A former Lutheran pastor sharing thoughts on faith and life. Please join the conversation! I love your comments!

Monday, October 24, 2011

Do We Have to be "Missional"?!

by Lynn

For the last several years, the buzz word in our denomination has been "missional". I've had a couple of different problems with this. One, I don't like buzz words. When I see everyone climbing on board a band wagon, no matter how worthy and wonderful the band wagon is, something inside me begins to rebel. Second, most likely because I'm an oldest child, I don't like being told what to do. So when church leaders begin telling me to be missional, I have an instinctively immature knee jerk reaction along the lines of, "You can't tell me what to do. I'll be missional when I feel like being missional!" Third, the word "mission" carries with it so many negative connotations. It's loaded with baggage. Therefore, it has seemed wise to give the term wide berth. But then in the last year, good friends - respected friends, have headed off to China and Bolivia to spend a few years engaged in....missions. So I've reluctantly pulled the word out again and dusted it off, hoping to somehow redeem the word in my own life.

And here's the truth I've been dodging for awhile - churches do need to be missional.
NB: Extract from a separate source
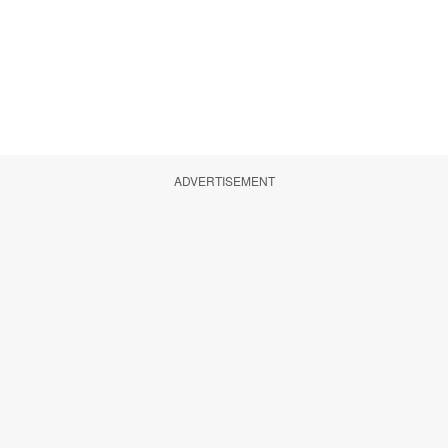
ADVERTISEMENT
Our God is a missional God, always at work pursuing us, seeking us out, transforming our minds, our hearts and our spirits. And God sent a missional Son into this world. Jesus spent his last few years as a missionary. And when he left, he commissioned his followers to continue his work. It seems clear that mission work is foundational in the life of the church.

Here are Jesus' final words for his disciples....and therefore for us, in the book of Matthew. "God authorized and commanded me to commission you: Go out and train everyone you meet, far and near, in this way of life, marking them by baptism in the threefold name: Father, Son and Holy Spirit. Then instruct them in the practice of all I have commanded you. I'll be with you as you do this, day after day after day, right up to the end of the age (The Message Bible)." This leads one to believe that Jesus' Great Commission is inextricably linked with discipleship and mission.

Discipleship is the daily and courageous living out of our faith. Mission takes things further. It is the impulse or decision to intentionally reach out to others as representatives of Christ and the Church. But let's back up a little...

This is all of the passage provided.